Lord Henley: My Lords, the noble Lord refers to his time in government. I was trying to make clear in my original Answer that there have been considerable changes since then. That is why we have brought in the framework, which brings in co-ordination of a great deal of procurement across all police forces that we believe will save something of the order of £350 million a year. This is money that we need to save.
Baroness Doocey: My Lords, do the Government agree that there is no justification for the Metropolitan Police keeping 32 luxury cars not for security purposes but to chauffeur senior officers to and from their homes?
Lord Henley: My Lords, obviously I cannot comment on decisions made by the Metropolitan Police Authority -that is a matter for the mayor's office. If it is spending money inadvisably, I hope that it would look carefully at the circumstances in which it could possibly save money in the future.
Baroness Worthington: Would the Minister comment on the appropriateness of the list of activities in the leaked tender document by the West Midlands and Surrey police forces? Alongside the management of the vehicle fleet, these included a whole host of activities that ran to almost everything apart from the powers of arrest.
Lord Henley: My Lords, I am not sure that that is directly relevant to the Question.

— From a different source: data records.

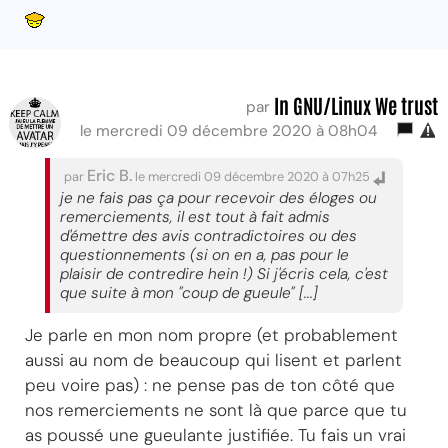
In GNU/Linux We trust
par
le mercredi 09 décembre 2020 à 08h04
Eric B.
par
le mercredi 09 décembre 2020 à 07h25
je ne fais pas ça pour recevoir des éloges ou
remerciements, il est tout à fait admis
d'émettre des avis contradictoires ou des
questionnements (si on en a, pas pour le
plaisir de contredire hein !) Si j'écris cela, c'est
que suite à mon "coup de gueule" [...]
Je parle en mon nom propre (et probablement
aussi au nom de beaucoup qui lisent et parlent
peu voire pas) : ne pense pas de ton côté que
nos remerciements ne sont là que parce que tu
as poussé une gueulante justifiée. Tu fais un vrai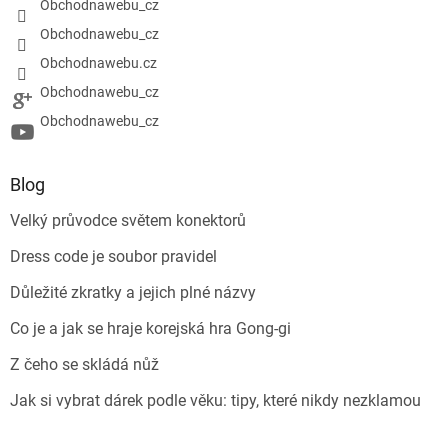
Obchodnawebu_cz
Obchodnawebu_cz
Obchodnawebu.cz
Obchodnawebu_cz
Obchodnawebu_cz
Blog
Velký průvodce světem konektorů
Dress code je soubor pravidel
Důležité zkratky a jejich plné názvy
Co je a jak se hraje korejská hra Gong-gi
Z čeho se skládá nůž
Jak si vybrat dárek podle věku: tipy, které nikdy nezklamou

We are talking about the purchase of vehicles. I want to make it clear that that is a matter for the chief constables and we want them to buy the appropriate cars for the job that has to be done.
Lord Grenfell: My Lords, prompted by the very pertinent question put by the noble Baroness, Lady Trumpington, can I ask the Minister if, when these police cars are no longer considered roadworthy, they are put out to grass and placed at the disposal of the Prime Minister and his friends?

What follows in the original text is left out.